#Tongue
###The Everyman's Linguist, or, The Abandonment of the Blob.
Github's linguist
is an impressive piece of software. It's what drives all the automated source code classification and syntax highlighting you see on this site; it is also rather narrowly tailored to the particular needs here. In particular, the blob 'helper' is a quite, um, curious, thing, and its slow — probably because it hoists libmagic and the entire ICU library (appx. 30 MiB of data-rich libraries) into memory from a binary module each time it is invoked. It also is prone to encoding errors, and while it's easy enough to monkeypatch, it can get rather bogged down. The blob helper is also used to exclude 'vendored files' — files which might be added to a repo as dependencies, but are not intrinsic to a project — as well as any files which can't readily be pygmentized, all in one go — making it somewhat limited in its utility as a general purpose classifier.

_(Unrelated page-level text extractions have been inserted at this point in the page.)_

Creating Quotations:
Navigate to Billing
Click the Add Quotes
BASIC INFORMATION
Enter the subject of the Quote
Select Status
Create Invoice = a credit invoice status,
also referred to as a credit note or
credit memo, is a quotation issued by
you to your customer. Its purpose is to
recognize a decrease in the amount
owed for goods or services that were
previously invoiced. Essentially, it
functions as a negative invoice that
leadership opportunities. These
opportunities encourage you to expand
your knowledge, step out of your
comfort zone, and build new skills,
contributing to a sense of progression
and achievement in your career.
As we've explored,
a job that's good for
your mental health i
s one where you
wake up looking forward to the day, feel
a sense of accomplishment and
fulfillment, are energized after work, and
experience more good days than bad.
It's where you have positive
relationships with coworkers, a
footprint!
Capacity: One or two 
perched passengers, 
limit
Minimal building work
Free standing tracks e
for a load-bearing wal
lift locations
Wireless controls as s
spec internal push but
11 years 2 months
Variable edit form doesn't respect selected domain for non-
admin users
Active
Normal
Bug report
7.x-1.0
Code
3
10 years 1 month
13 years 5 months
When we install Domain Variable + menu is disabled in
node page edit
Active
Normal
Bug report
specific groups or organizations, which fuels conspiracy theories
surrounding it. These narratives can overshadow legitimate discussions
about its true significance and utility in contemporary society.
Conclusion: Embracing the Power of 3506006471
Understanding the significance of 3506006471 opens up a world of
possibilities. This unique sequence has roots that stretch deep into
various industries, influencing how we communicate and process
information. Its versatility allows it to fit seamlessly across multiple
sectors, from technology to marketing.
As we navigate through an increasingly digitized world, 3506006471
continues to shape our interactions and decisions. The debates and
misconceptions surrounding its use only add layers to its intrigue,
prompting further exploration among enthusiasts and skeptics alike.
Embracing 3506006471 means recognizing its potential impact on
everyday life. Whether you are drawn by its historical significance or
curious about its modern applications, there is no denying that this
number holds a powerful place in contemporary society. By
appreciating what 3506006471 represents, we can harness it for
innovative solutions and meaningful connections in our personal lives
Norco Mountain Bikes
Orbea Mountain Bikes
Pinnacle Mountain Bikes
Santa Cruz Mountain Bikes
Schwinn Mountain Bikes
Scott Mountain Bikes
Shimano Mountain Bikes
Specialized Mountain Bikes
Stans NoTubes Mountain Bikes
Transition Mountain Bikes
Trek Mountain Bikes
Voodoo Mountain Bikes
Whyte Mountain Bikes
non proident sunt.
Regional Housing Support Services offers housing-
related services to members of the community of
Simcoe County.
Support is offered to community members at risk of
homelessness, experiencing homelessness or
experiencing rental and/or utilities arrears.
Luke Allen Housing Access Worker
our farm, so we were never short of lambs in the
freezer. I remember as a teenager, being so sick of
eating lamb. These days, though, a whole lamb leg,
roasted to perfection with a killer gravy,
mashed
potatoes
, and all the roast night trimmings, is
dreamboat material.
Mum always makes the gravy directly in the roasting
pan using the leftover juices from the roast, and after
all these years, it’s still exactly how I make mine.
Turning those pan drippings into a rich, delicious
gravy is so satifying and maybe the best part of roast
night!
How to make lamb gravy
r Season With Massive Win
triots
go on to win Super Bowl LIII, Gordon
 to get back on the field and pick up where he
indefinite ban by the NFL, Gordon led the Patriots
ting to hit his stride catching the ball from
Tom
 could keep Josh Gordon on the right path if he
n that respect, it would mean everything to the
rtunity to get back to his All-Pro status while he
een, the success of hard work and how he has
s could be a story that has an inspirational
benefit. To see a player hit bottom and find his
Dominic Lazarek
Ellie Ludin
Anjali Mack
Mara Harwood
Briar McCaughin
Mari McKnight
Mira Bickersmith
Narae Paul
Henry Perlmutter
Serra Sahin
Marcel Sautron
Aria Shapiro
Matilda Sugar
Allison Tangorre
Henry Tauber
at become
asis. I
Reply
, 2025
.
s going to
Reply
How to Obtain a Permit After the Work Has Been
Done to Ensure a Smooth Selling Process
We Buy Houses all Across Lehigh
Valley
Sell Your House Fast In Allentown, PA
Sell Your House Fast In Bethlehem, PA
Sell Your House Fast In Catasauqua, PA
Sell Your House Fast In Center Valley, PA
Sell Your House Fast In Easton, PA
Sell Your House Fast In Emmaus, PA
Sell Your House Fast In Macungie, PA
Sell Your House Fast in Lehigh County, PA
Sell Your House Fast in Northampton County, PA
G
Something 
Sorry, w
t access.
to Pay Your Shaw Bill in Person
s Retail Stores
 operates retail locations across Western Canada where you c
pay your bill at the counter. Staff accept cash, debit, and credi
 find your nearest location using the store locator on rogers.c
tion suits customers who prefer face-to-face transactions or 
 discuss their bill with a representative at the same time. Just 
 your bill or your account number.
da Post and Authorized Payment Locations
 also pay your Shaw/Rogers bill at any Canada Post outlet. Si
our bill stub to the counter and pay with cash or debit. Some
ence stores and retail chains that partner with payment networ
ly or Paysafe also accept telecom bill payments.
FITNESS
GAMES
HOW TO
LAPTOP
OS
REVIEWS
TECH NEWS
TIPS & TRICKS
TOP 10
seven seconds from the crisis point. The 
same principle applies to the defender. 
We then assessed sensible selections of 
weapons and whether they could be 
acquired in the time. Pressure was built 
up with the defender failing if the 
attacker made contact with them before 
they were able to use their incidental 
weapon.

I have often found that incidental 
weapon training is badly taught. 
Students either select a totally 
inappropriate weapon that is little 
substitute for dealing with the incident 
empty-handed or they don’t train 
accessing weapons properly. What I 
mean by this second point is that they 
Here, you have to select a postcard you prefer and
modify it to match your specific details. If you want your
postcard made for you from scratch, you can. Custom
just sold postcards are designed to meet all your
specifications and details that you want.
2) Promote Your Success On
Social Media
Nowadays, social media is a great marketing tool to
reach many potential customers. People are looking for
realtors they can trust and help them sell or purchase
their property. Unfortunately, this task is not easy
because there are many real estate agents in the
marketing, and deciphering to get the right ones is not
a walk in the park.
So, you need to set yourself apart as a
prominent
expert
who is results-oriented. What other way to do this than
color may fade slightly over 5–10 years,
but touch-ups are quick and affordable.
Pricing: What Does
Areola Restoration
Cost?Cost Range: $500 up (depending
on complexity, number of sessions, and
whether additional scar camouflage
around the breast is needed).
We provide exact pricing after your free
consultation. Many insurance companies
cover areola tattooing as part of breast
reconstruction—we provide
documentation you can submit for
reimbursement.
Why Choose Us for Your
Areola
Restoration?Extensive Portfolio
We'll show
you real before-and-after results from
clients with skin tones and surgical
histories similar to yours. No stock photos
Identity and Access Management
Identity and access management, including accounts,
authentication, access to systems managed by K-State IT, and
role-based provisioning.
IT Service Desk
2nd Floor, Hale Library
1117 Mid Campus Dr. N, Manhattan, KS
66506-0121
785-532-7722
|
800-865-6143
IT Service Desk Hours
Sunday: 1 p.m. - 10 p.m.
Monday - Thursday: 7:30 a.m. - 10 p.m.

In this incarnation — maybe the start of something bigger, we'll see — the blob is no longer. All files are read in and encoded as UTF-8, skipping spurious characters and sequences if the file is converted from another valid text encoding. If the text encoding was successful (as it should be, if it was any type of text to begin with), the very possibility of a bad string being parsed is eliminated; and if the encoding isn't successful, we just exclude it. This works since Ruby's econv is pretty efficient and any binary/opaque files read in will either be improperly encoded, or just gibberish. It eliminates the need to use an external tool, resulting is a significant improvement in speed. Note that adopting this method necessarily breaks support of Ruby 1.8, since econv is quintessentially Ruby 1.9+ (and 1.8 will do terrible things if it winds up being forced to use regex on a binary).
At the moment this is pretty quick and dirty, a mockup of the approach — the blob code remains, but its related functions have all been set to return true
(that is, that the file is indeed readable), since anything being handed to the parser is already converted to valid UTF-8. The former dependencies have just been commented out. But it works quite well on the command line, actually, and is quite noticeably faster.
I'm planning to further cut this down to size, and add some additional, more general purpose functionality; check back in a couple of weeks if you've stumbled upon this at this early venture. It might be a neat thing.
On a side note, while its not presently suitable as a drop in for linguist
(as it is currently used on this site) it well could be if one were to separate out the work being done presently in the blob 'helper' into separate functions, i.e.:
- what is this (ie, what's being done here)
and then - should I pygmentize this?
or - should this be counted towards the "project language" (vendored files)?
... an approach that I think might be a more effective methodology in any case.
Onward.